The film used to create image-microfilm is either acetate or polyester. Acetate was developed first and is still available today. Polyester is the film base approved as a preservation standard. Acetate has proved to have several disadvantages - it tends to develop vinegar syndrome (decomposition of the emulsion indicated by a vinegary smell), it scratches more easily, it can become brittle along the edges, and it can crack and split very easily with extended use or abuse. Acetate is and was less expensive than polyester. Because of its quality deficits, we recommend that digitization be done from polyester film. If your film is acetate we can make you polyester copies for a modest fee. This gives us a more dependable roll to work with, and helps you remove the acetate film from your collection. However, regardless of the film used, the quality of a digital image is directly related to the quality of the original source material when it was filmed, and the quality of the filming process deployed at the time.
One quick way to determine if your film is acetate or polyester: acetate film does not allow light to pass through it (when it is completely rolled up), polyester does. Take a roll of film out of the box and hold it (as a circle) between your thumb and forefinger. Look at the middle of the circle (directly at the sprocket hole) and then move your hand overhead so that you can look through it at an overhead light. If you see a dense black circle, it's acetate (and should probably be copied over to polyester). If you see light projecting through, you have polyester.
- What if our microfilm is in fair to poor condition?
If your microfilm is in fair to poor condition, it may relate to the type of film that was used during initial film creation, or it may relate to typical wear and tear of film over time by your end users. If your microfilm contract included the creation of an Archive Master or a Print Master, then the first approach is to use the Print Master for the digitization project (or create a new one from the Archive Master).
OCLC has several film repair services that include creating missing reduction ratio charts, splice and basic repair, duplication from acetate to polyester, and addition of leader/trailer film where missing. In some cases, if the film is beyond repair and no masters remain, the only alternative may be to go back to the source material and start from the beginning. If that is not an option, it may be that the only remaining option is to digitize immediately to prevent further image loss from film deterioration.

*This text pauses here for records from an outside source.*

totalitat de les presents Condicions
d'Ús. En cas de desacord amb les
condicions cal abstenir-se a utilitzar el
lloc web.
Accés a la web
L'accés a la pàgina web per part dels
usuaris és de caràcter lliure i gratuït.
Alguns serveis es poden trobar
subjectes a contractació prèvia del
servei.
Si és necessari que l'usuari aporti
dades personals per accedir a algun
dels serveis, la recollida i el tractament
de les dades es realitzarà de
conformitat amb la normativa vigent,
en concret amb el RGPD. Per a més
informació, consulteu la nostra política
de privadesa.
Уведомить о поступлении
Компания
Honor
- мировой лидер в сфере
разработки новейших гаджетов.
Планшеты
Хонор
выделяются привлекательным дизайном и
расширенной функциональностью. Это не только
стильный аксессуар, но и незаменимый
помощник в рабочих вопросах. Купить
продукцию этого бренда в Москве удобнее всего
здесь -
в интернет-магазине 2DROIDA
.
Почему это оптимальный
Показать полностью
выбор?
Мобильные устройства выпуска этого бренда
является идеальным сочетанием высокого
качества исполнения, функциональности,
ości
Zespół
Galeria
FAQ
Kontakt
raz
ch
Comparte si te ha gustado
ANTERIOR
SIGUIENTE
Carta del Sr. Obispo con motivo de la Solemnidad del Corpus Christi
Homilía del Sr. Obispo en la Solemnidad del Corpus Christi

Processing: OCR (Optical Character Recognition)
- What file formats are used in OCR (Optical Character Recognition)?
Optical Character Recognition (OCR) is a software process that attempts to make a pass over a text-based image file and re-create a corresponding text file made up of ASCII characters. The resulting ASCII text file can be indexed by different delivery systems to render full-text searching. For textual materials, the standard digital output file is a TIFF image. TIFF is a non-proprietary file format. JPEG2000 (also a standard file format) is a derivative format generated from the original TIFF. In either case, each file represents one page of the original. JPEG2000 includes a compression component that makes the image file smaller in size and thus, more Web-friendly than a TIFF. It is particularly used for oversized materials (including maps and newspapers). PDF is also a derivative output in which the original TIFF images are compressed for Web access and/or bound/bundled into a single portable document that
contains multiple images.
- How do you handle OCR with older and unusual fonts?
We have the ability to OCR "old fashioned typeface" fonts including Fraktur, Old English fonts, fonts with long "s", etc. The success rate for OCR is strong when the type quality is good. However, newsprint often lacks clarity, so the OCR accuracy can be compromised (as with more common fonts). In addition, ornamental fonts or all caps fonts will be recognized with less accuracy.
- How are non-Roman characters handled?
OCLC utilizes ABBYY Finereader for OCR. This software package supports over 150 languages; the non-Roman character sets it supports are Russian and other Cyrillic alphabet languages. We are currently gauging demand for OCR services in Chinese, Japanese, Korean, and Arabic. Transcription services are often considered in these projects, in order to create UNICODE text files for full-text searching.
- We have scanned images; do you offer OCR services for those?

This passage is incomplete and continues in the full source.